On Monday evening, October 4, thousands of users of Facebook, as well as its Instagram and WhatsApp, complained about malfunctions in the services. Reports about the failures began to appear on the Downdetector portal around 6:30 p.m. Moscow time. Many users were unable to load social networking sites, send messages, connect to the system or access the messenger.
The scale of the failure was global: 126 thousand people wrote about problems with Facebook, WhatsApp - more than 35 thousand users, and Instagram - about 100 thousand users. We are only talking about those who reported the failures on the Downdetector portal: in reality, the number of those who were unable to use the company's services was higher.
Later the failure was called the largest in the history of Facebook for the past 13 years. The company experienced longer breakdowns in 2008: then its services were unavailable for a day.
As The New York Times journalist Ryan Mac found out, the problem affected not only the listed platforms. He noted that Facebook's internal tools and communications platforms, including Workplace, have also stopped working.
2. The cause of the failure was a malfunction in the servers
Facebook told Twitter it was aware of the problem. "We are working to return to normal as soon as possible, and we apologize for the inconvenience," the social network wrote.
The company has not yet named the exact cause of the glitch. Nevertheless, some experts believe that the problems could be caused by malfunctions in the DNS-servers used by Facebook.

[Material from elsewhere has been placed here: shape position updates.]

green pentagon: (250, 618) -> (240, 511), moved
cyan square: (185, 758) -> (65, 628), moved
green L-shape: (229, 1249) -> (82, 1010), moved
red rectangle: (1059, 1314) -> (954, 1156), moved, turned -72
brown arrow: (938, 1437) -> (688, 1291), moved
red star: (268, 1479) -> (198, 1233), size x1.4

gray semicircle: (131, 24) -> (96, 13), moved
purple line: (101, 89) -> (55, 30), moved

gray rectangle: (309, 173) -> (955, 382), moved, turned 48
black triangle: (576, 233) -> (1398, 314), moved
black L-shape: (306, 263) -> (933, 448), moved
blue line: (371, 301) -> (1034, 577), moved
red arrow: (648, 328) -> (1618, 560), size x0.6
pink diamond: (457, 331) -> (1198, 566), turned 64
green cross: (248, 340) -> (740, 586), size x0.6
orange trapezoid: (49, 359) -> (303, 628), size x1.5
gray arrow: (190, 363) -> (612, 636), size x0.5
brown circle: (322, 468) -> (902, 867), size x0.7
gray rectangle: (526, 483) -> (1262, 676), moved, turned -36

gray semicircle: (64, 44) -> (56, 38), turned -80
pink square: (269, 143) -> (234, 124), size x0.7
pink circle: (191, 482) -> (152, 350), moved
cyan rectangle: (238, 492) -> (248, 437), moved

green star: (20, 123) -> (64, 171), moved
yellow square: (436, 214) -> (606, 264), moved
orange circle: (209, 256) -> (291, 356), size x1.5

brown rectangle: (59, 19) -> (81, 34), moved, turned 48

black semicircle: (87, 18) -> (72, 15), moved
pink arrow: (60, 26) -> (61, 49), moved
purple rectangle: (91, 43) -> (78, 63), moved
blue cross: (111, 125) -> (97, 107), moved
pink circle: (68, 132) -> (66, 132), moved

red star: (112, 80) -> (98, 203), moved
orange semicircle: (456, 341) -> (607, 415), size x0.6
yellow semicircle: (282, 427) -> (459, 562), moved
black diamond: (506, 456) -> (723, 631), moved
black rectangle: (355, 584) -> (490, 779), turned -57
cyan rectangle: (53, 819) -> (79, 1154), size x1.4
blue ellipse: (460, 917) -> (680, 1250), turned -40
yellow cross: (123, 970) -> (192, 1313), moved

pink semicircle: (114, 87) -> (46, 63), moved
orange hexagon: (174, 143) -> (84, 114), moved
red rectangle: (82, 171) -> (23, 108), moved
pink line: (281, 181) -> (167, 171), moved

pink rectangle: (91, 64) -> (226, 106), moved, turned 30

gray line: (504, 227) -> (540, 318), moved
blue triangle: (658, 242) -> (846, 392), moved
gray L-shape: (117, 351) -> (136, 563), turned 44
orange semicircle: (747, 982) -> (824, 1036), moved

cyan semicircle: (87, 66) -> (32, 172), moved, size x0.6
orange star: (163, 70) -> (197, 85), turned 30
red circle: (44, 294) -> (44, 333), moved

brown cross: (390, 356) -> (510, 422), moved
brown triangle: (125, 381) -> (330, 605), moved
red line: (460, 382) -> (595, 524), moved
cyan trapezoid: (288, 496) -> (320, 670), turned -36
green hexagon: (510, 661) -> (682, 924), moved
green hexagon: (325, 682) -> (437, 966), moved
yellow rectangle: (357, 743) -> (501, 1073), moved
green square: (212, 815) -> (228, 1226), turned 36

The problem could be that the DNS entries that the system used to find Facebook.com and Instagram.com may have been deleted from the global routing tables, explained Kentik Inc.'s director of Internet analysis. Doug Madori. "If Facebook's DNS records are gone, no one can find it," NPR quoted the expert as saying.
Igor Bederov, an expert at NTI's SafeNet engineering center, also thought the problem was caused by a DNS-related malfunction. "It is used to make users enter the address of a text link instead of the ugly IP address of the site. Now the IP transition is working, but the domain name is not," Bederov said. When the work of the sites began to recover, the reason for the failure of the service was called updates to the dynamic routing protocol.